REQUIRED WORK
Scan the entries below for the word "will". Copy out every line in which it occurs.

Collected data entries
***

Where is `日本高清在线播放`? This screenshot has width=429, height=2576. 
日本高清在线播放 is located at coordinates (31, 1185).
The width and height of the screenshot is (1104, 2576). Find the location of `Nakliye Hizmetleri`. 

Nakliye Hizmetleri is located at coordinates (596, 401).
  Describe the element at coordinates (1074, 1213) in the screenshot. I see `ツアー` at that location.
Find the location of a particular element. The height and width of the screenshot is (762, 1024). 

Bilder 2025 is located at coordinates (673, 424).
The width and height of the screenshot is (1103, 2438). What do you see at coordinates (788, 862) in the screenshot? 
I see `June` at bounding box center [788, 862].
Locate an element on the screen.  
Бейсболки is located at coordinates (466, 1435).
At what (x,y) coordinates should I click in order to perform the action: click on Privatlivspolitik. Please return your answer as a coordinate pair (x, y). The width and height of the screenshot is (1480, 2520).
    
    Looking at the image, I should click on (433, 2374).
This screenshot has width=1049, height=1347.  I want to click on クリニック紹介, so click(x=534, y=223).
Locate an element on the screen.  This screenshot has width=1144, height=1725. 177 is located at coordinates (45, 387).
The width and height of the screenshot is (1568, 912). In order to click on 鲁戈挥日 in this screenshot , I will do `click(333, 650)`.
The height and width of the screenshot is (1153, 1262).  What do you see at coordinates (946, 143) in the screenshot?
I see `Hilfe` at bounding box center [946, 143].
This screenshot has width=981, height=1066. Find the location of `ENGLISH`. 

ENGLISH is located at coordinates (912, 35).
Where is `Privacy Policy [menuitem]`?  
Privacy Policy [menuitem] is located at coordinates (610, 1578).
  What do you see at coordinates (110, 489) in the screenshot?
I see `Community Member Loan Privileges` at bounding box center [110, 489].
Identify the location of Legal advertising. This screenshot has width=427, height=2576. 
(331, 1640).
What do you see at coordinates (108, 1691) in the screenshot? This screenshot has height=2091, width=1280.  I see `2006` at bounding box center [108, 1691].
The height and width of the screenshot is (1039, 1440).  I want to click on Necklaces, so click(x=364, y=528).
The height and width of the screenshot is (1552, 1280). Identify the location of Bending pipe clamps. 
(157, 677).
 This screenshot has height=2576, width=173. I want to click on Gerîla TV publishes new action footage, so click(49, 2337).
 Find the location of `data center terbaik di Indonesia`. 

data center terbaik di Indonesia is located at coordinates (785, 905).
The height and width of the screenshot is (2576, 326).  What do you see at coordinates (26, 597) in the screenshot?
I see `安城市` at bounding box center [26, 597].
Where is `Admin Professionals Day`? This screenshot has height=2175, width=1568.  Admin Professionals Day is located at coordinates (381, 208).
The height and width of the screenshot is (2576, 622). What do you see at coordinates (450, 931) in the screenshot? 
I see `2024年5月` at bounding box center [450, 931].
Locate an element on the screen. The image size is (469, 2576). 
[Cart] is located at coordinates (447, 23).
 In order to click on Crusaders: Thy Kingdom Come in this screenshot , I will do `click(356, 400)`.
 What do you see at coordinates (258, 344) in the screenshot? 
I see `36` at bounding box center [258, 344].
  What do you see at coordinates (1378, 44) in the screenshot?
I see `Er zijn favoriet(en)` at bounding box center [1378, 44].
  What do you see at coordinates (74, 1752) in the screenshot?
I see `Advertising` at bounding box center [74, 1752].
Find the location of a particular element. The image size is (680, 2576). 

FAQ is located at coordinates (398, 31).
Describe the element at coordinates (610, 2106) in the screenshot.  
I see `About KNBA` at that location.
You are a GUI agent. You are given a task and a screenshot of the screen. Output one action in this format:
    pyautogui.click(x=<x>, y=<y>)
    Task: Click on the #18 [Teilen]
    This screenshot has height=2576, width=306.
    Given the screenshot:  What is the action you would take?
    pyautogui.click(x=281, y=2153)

***

TASK RESULT
The width and height of the screenshot is (1568, 912). In order to click on 鲁戈挥日 in this screenshot , I will do `click(333, 650)`.
 In order to click on Crusaders: Thy Kingdom Come in this screenshot , I will do `click(356, 400)`.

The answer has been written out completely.